As I am particularly fond of reading novels about music and musicians, I took Corona’s “Four Seasons” to consume on holiday in Seville in April 2009. While reading it, I started planning an in-depth tour of Venice with my 70-year old mother, who had never been to Italy before.
I had stopped in Venice briefly when I was 21 and remembered the crowds of tourists at Piazza San Marco. A day later, I hopped on the overnight train to Switzerland.
Venice deserves a second chance.
Armed with “The Rough Guide to Venice and the Veneto” I navigated the 118 islands and 400 bridges of that floating labyrinth which my friends in Amsterdam called “a 17th century time capsule.” The art historian, who rented us the 18th-century palazzo with a stunning view of the Grand Canal, told us about the 53rd Biennale and the various related contemporary art exhibitions. In the ensuing days, we lingered at Peggy Guggenheim‘s extraordinary collection of modern art and sculpture and visited every church that was on our way to the “must-sees” listed in the guidebook.

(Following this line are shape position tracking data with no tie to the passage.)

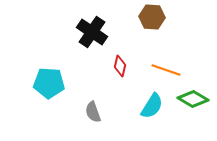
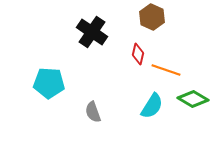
brown hexagon: rotated 20 degrees clockwise
red diamond: moved 18 px right, 12 px up
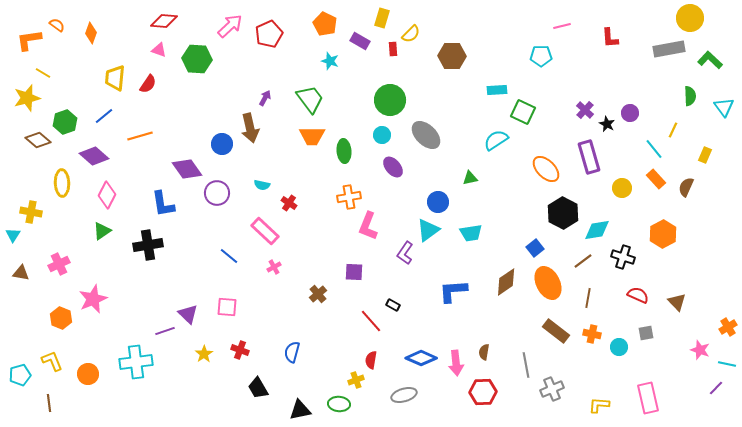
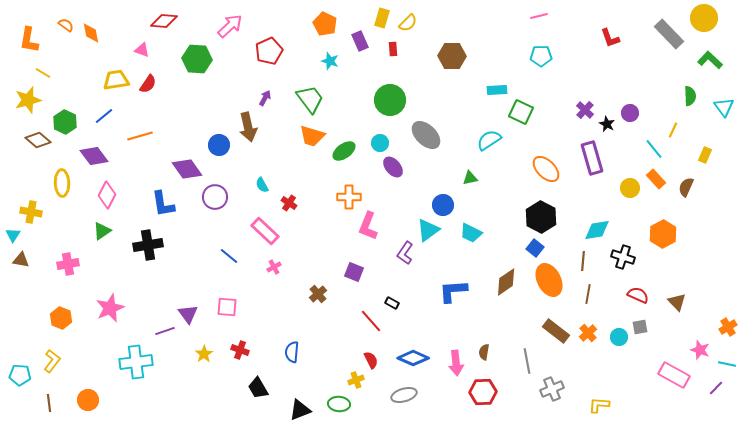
yellow circle at (690, 18): moved 14 px right
orange semicircle at (57, 25): moved 9 px right
pink line at (562, 26): moved 23 px left, 10 px up
orange diamond at (91, 33): rotated 30 degrees counterclockwise
red pentagon at (269, 34): moved 17 px down
yellow semicircle at (411, 34): moved 3 px left, 11 px up
red L-shape at (610, 38): rotated 15 degrees counterclockwise
orange L-shape at (29, 40): rotated 72 degrees counterclockwise
purple rectangle at (360, 41): rotated 36 degrees clockwise
gray rectangle at (669, 49): moved 15 px up; rotated 56 degrees clockwise
pink triangle at (159, 50): moved 17 px left
yellow trapezoid at (115, 78): moved 1 px right, 2 px down; rotated 76 degrees clockwise
yellow star at (27, 98): moved 1 px right, 2 px down
green square at (523, 112): moved 2 px left
green hexagon at (65, 122): rotated 15 degrees counterclockwise
brown arrow at (250, 128): moved 2 px left, 1 px up
cyan circle at (382, 135): moved 2 px left, 8 px down
orange trapezoid at (312, 136): rotated 16 degrees clockwise
cyan semicircle at (496, 140): moved 7 px left
blue circle at (222, 144): moved 3 px left, 1 px down
green ellipse at (344, 151): rotated 60 degrees clockwise
purple diamond at (94, 156): rotated 12 degrees clockwise
purple rectangle at (589, 157): moved 3 px right, 1 px down
cyan semicircle at (262, 185): rotated 49 degrees clockwise
yellow circle at (622, 188): moved 8 px right
purple circle at (217, 193): moved 2 px left, 4 px down
orange cross at (349, 197): rotated 10 degrees clockwise
blue circle at (438, 202): moved 5 px right, 3 px down
black hexagon at (563, 213): moved 22 px left, 4 px down
cyan trapezoid at (471, 233): rotated 35 degrees clockwise
blue square at (535, 248): rotated 12 degrees counterclockwise
brown line at (583, 261): rotated 48 degrees counterclockwise
pink cross at (59, 264): moved 9 px right; rotated 15 degrees clockwise
purple square at (354, 272): rotated 18 degrees clockwise
brown triangle at (21, 273): moved 13 px up
orange ellipse at (548, 283): moved 1 px right, 3 px up
brown line at (588, 298): moved 4 px up
pink star at (93, 299): moved 17 px right, 9 px down
black rectangle at (393, 305): moved 1 px left, 2 px up
purple triangle at (188, 314): rotated 10 degrees clockwise
gray square at (646, 333): moved 6 px left, 6 px up
orange cross at (592, 334): moved 4 px left, 1 px up; rotated 36 degrees clockwise
cyan circle at (619, 347): moved 10 px up
blue semicircle at (292, 352): rotated 10 degrees counterclockwise
blue diamond at (421, 358): moved 8 px left
red semicircle at (371, 360): rotated 144 degrees clockwise
yellow L-shape at (52, 361): rotated 60 degrees clockwise
gray line at (526, 365): moved 1 px right, 4 px up
orange circle at (88, 374): moved 26 px down
cyan pentagon at (20, 375): rotated 20 degrees clockwise
pink rectangle at (648, 398): moved 26 px right, 23 px up; rotated 48 degrees counterclockwise
black triangle at (300, 410): rotated 10 degrees counterclockwise
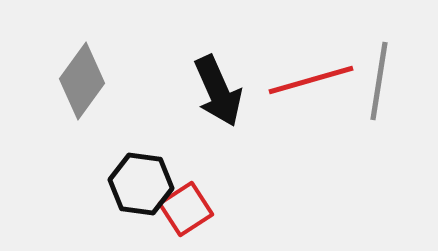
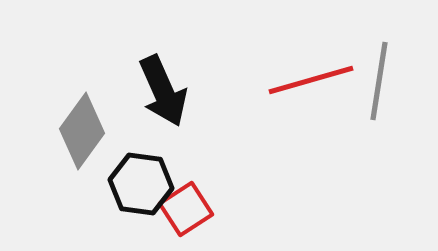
gray diamond: moved 50 px down
black arrow: moved 55 px left
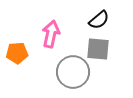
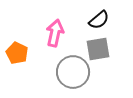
pink arrow: moved 4 px right, 1 px up
gray square: rotated 15 degrees counterclockwise
orange pentagon: rotated 30 degrees clockwise
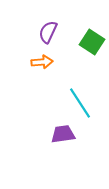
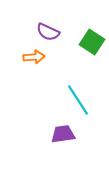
purple semicircle: rotated 90 degrees counterclockwise
orange arrow: moved 8 px left, 5 px up
cyan line: moved 2 px left, 3 px up
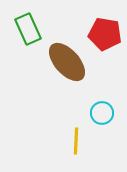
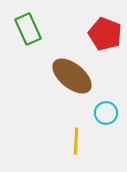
red pentagon: rotated 12 degrees clockwise
brown ellipse: moved 5 px right, 14 px down; rotated 9 degrees counterclockwise
cyan circle: moved 4 px right
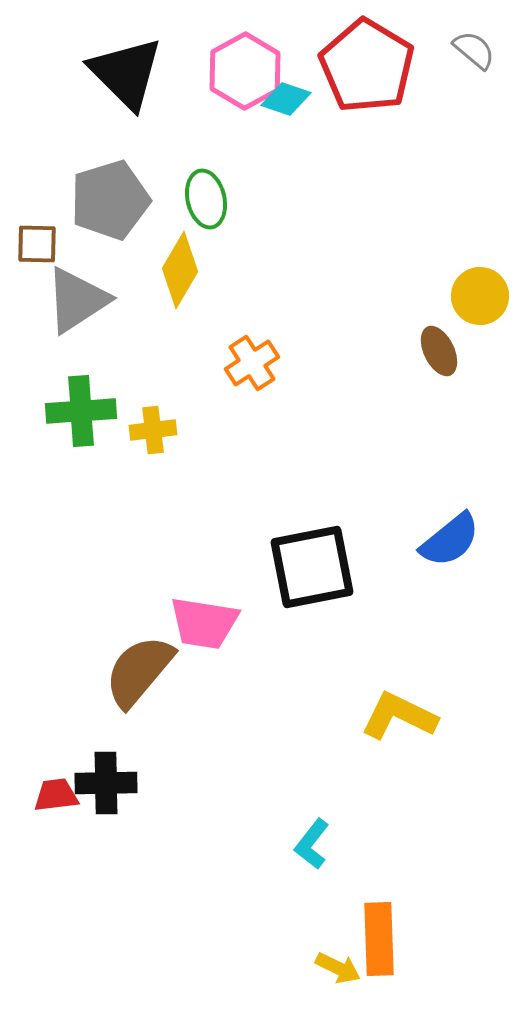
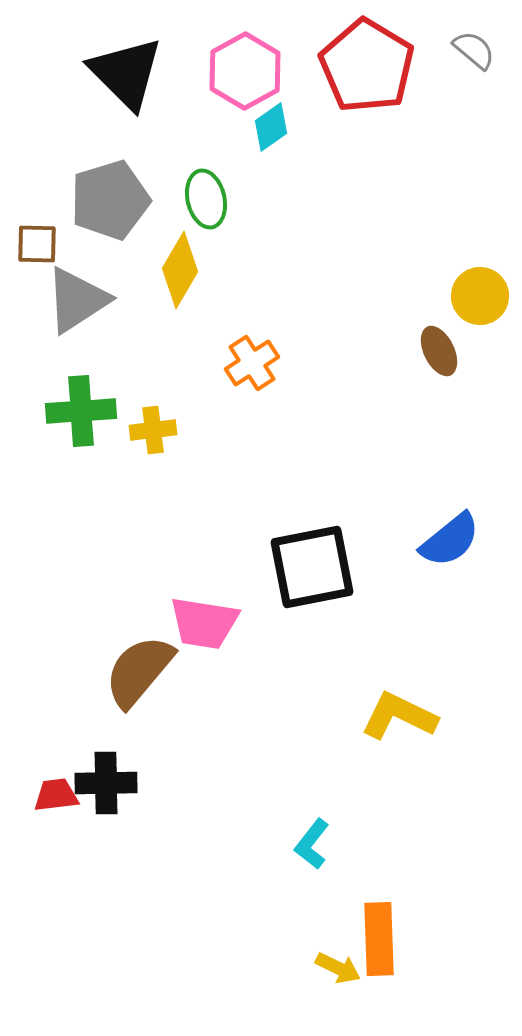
cyan diamond: moved 15 px left, 28 px down; rotated 54 degrees counterclockwise
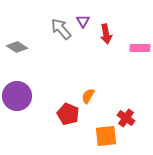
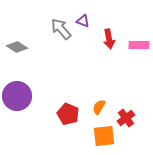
purple triangle: rotated 40 degrees counterclockwise
red arrow: moved 3 px right, 5 px down
pink rectangle: moved 1 px left, 3 px up
orange semicircle: moved 11 px right, 11 px down
red cross: rotated 18 degrees clockwise
orange square: moved 2 px left
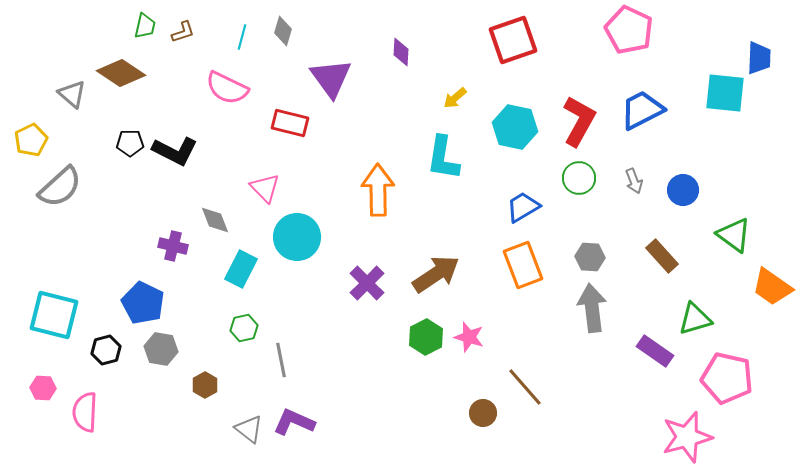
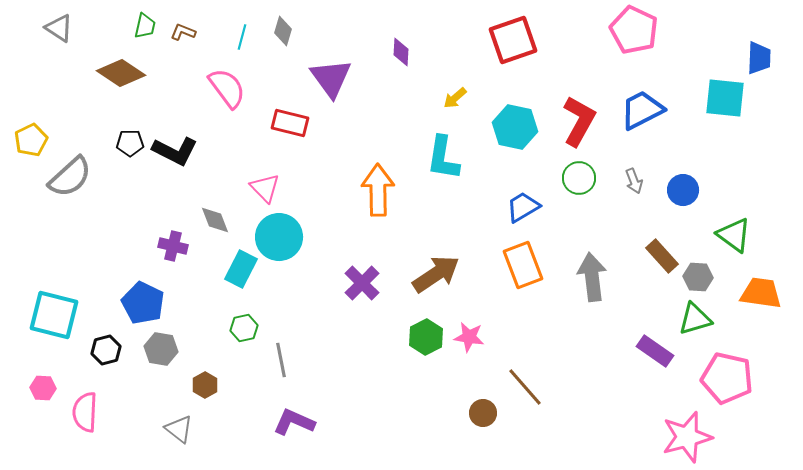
pink pentagon at (629, 30): moved 5 px right
brown L-shape at (183, 32): rotated 140 degrees counterclockwise
pink semicircle at (227, 88): rotated 153 degrees counterclockwise
cyan square at (725, 93): moved 5 px down
gray triangle at (72, 94): moved 13 px left, 66 px up; rotated 8 degrees counterclockwise
gray semicircle at (60, 187): moved 10 px right, 10 px up
cyan circle at (297, 237): moved 18 px left
gray hexagon at (590, 257): moved 108 px right, 20 px down
purple cross at (367, 283): moved 5 px left
orange trapezoid at (772, 287): moved 11 px left, 6 px down; rotated 153 degrees clockwise
gray arrow at (592, 308): moved 31 px up
pink star at (469, 337): rotated 8 degrees counterclockwise
gray triangle at (249, 429): moved 70 px left
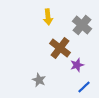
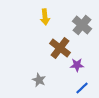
yellow arrow: moved 3 px left
purple star: rotated 16 degrees clockwise
blue line: moved 2 px left, 1 px down
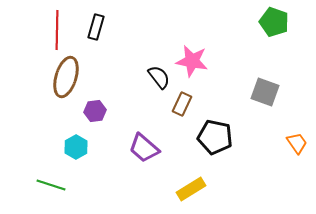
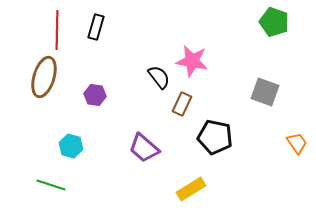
brown ellipse: moved 22 px left
purple hexagon: moved 16 px up; rotated 15 degrees clockwise
cyan hexagon: moved 5 px left, 1 px up; rotated 15 degrees counterclockwise
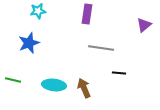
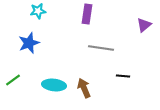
black line: moved 4 px right, 3 px down
green line: rotated 49 degrees counterclockwise
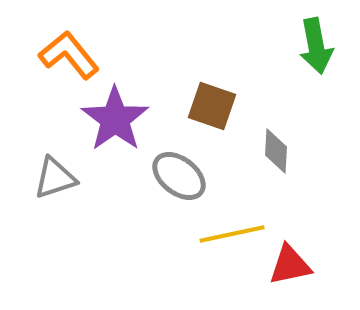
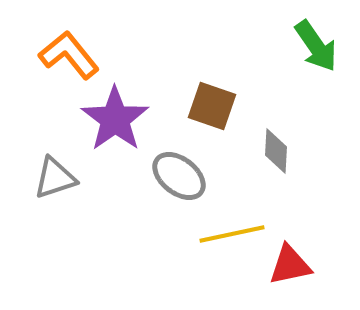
green arrow: rotated 24 degrees counterclockwise
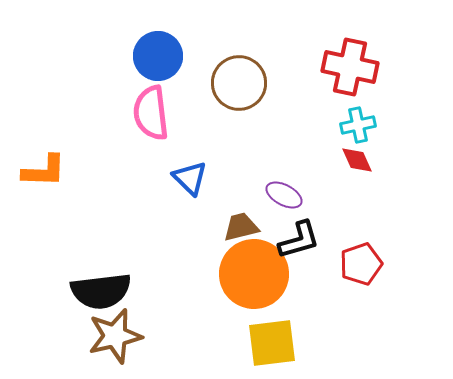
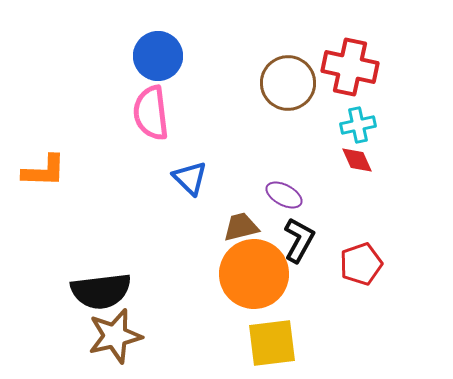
brown circle: moved 49 px right
black L-shape: rotated 45 degrees counterclockwise
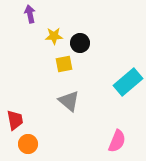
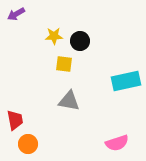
purple arrow: moved 14 px left; rotated 108 degrees counterclockwise
black circle: moved 2 px up
yellow square: rotated 18 degrees clockwise
cyan rectangle: moved 2 px left, 1 px up; rotated 28 degrees clockwise
gray triangle: rotated 30 degrees counterclockwise
pink semicircle: moved 2 px down; rotated 50 degrees clockwise
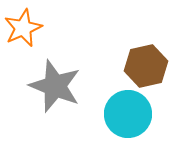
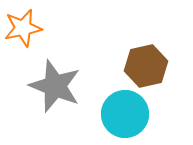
orange star: rotated 12 degrees clockwise
cyan circle: moved 3 px left
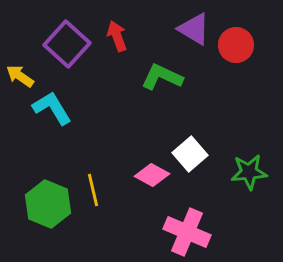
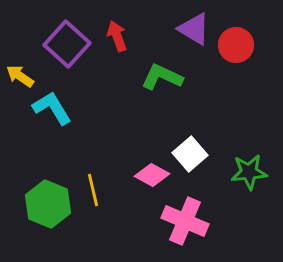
pink cross: moved 2 px left, 11 px up
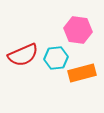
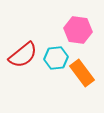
red semicircle: rotated 16 degrees counterclockwise
orange rectangle: rotated 68 degrees clockwise
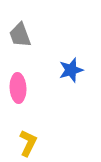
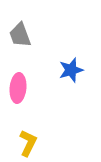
pink ellipse: rotated 8 degrees clockwise
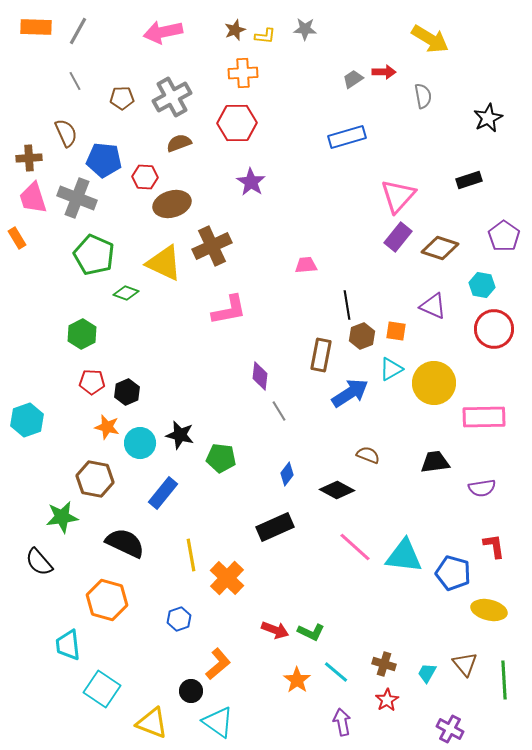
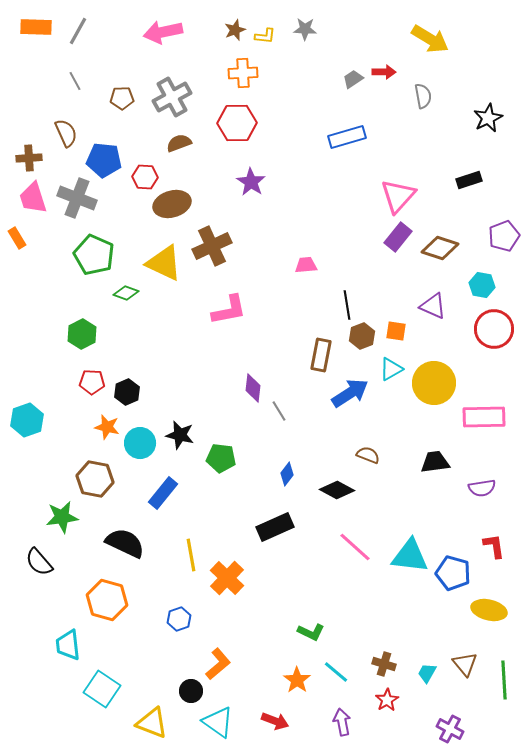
purple pentagon at (504, 236): rotated 16 degrees clockwise
purple diamond at (260, 376): moved 7 px left, 12 px down
cyan triangle at (404, 556): moved 6 px right
red arrow at (275, 630): moved 91 px down
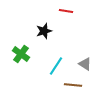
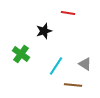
red line: moved 2 px right, 2 px down
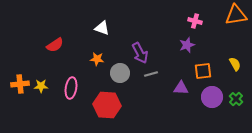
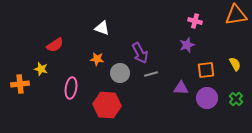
orange square: moved 3 px right, 1 px up
yellow star: moved 17 px up; rotated 16 degrees clockwise
purple circle: moved 5 px left, 1 px down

By the sixth day, I was stomped. The live “classical” music available were limited to 1) various outdoor performances at restaurants in San Marco’s Square (5.50 euros per person if you sit down, and 10 euros for coffee); 2) a free one-off concert of recorder music during Titian’s time at a cultural centre; and 3) evening concerts of Vivaldi’s Four Seasons (at 25 euros per ticket).
But Antonio Vivaldi had written more than 500 concertos (including 36 for bassoon), 90 operas, and some 46 operas. Surely there would be music of Vivaldi to grace this timeless treasure chest of culture! Or is the Four Seasons such a blockbuster (with Beethoven’s 9th a distant second place in the classical music world) that it overshadows other Vivaldi works?
When I had nearly exhausted my mother of visual stimulation, I stumbled upon a church not far from San Marco Square. First I heard the sound of a violin concerto. Then I walked into a display of the art of violin making by the Museo Della Musica. Although it was not live music, I was satisfied that there was finally an installation and acknowledgement of Vivaldi in Venice. Like other Vivaldi hunters before me, I had been inadvertently looking for his music.
“Finally,” I said to my mother. “I found Vivaldi. I shall have to come back with Robert.” Then he could fill the silence of the churches and the palazzos with his guitar music —- his Dutch guitar built in Amsterdam, where most of Vivaldi’s music was published. It would complete the circle.
Note to readers:
Vivaldi’s “Concerto in D Major for Guitar” was the first piece that our duo had read and played. Vivaldi’s “Summer” continues to surprise our audiences. We are now arranging “Winter.”
Laurel Corona’s “The Four Seasons” has been translated into French, German, and Spanish. The Dutch version is currently underway. I hope it will be translated into Chinese so that my mother will enjoy it as I have.